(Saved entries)

◆ ◆ ◆ ◆ ◆

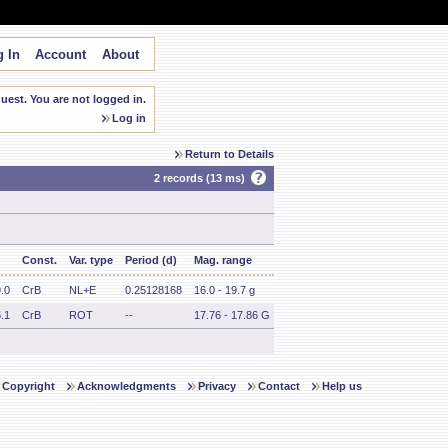
 In
Account
About
est. You are not logged in.
Log in
Return to Details
2 records (13 ms)
Const.
Var. type
Period (d)
Mag. range
.0
CrB
NL+E
0.25128168
16.0 - 19.7 g
.1
CrB
ROT
--
17.76 - 17.86 G
Copyright
Acknowledgments
Privacy
Contact
Help us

◆ ◆ ◆ ◆ ◆

**TO DO**. Repeat, word for word, each of the records, omitting any image they hold.

**EXERCISE OUTPUT**.
 In
Account
About
est. You are not logged in.
Log in
Return to Details
2 records (13 ms)
Const.
Var. type
Period (d)
Mag. range
.0
CrB
NL+E
0.25128168
16.0 - 19.7 g
.1
CrB
ROT
--
17.76 - 17.86 G
Copyright
Acknowledgments
Privacy
Contact
Help us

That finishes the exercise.